Directions: Each line from the one containing "правильным дренажом и" through the last line of the data below is to be written out verbatim, and nothing more.
--- Source material Enclosed Below ---
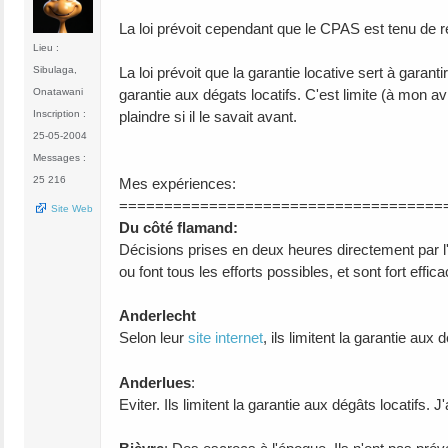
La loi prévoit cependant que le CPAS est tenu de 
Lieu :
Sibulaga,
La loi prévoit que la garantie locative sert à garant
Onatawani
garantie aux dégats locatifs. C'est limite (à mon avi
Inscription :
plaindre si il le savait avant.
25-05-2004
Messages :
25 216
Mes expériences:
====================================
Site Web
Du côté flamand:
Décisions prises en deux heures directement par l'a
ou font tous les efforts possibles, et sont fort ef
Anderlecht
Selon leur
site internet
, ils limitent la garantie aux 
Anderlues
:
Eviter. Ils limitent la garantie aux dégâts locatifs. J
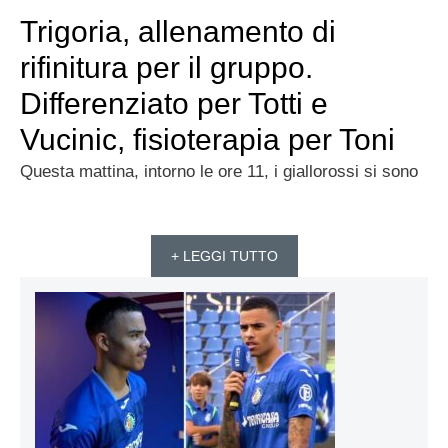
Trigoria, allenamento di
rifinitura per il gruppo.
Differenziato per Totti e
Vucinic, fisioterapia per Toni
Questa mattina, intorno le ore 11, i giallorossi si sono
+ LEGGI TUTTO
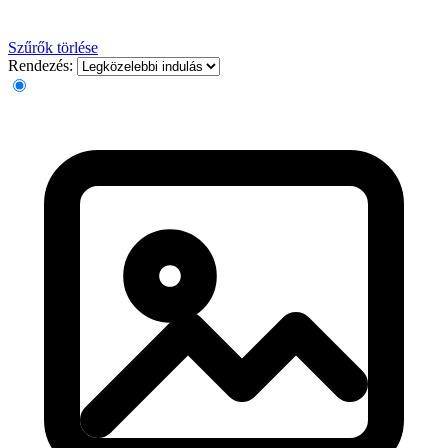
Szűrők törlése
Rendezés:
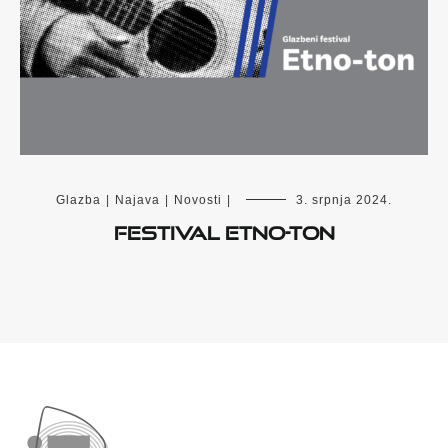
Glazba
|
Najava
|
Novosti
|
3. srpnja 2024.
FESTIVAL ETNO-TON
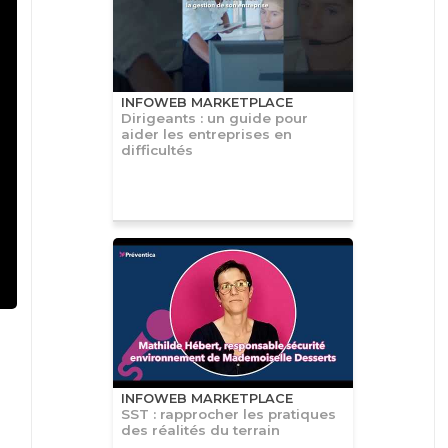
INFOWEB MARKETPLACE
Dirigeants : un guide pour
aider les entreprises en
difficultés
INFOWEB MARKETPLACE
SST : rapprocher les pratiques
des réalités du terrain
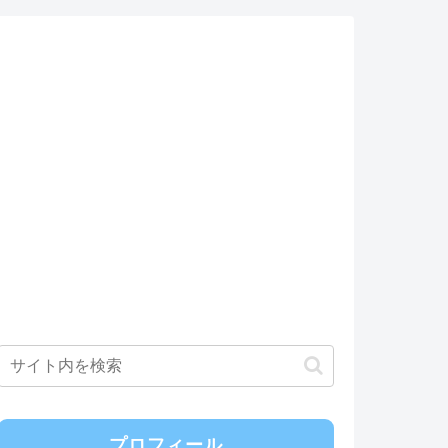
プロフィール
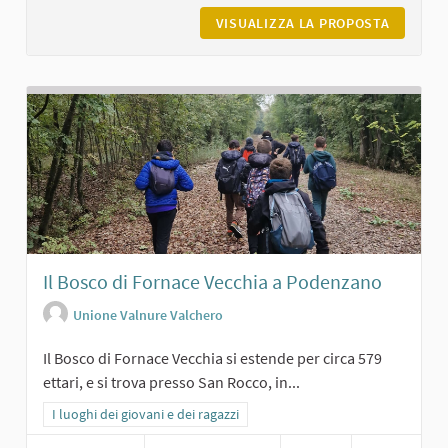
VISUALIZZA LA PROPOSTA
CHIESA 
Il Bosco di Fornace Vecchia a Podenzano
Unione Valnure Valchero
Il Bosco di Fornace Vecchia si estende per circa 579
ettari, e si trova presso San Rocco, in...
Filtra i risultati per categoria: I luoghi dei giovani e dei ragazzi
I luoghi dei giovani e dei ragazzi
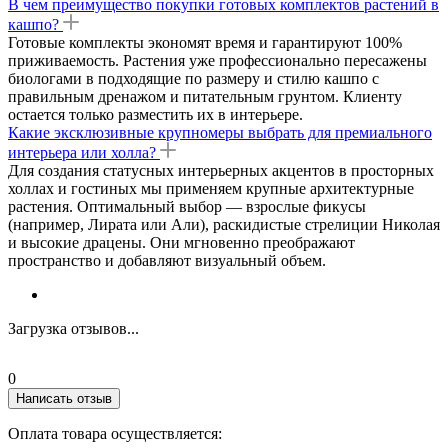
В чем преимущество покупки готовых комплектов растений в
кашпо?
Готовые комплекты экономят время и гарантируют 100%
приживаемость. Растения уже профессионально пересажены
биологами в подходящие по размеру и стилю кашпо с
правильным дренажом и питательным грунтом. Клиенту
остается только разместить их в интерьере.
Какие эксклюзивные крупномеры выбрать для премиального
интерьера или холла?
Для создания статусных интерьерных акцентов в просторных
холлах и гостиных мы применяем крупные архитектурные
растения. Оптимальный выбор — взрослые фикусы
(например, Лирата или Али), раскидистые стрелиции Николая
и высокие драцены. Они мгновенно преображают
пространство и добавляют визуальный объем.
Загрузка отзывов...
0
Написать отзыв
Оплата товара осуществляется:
--- End of Enclosed Source material ---
Reply to the task:
правильным дренажом и питательным грунтом. Клиенту
остается только разместить их в интерьере.
Какие эксклюзивные крупномеры выбрать для премиального
интерьера или холла?
Для создания статусных интерьерных акцентов в просторных
холлах и гостиных мы применяем крупные архитектурные
растения. Оптимальный выбор — взрослые фикусы
(например, Лирата или Али), раскидистые стрелиции Николая
и высокие драцены. Они мгновенно преображают
пространство и добавляют визуальный объем.
Загрузка отзывов...
0
Написать отзыв
Оплата товара осуществляется:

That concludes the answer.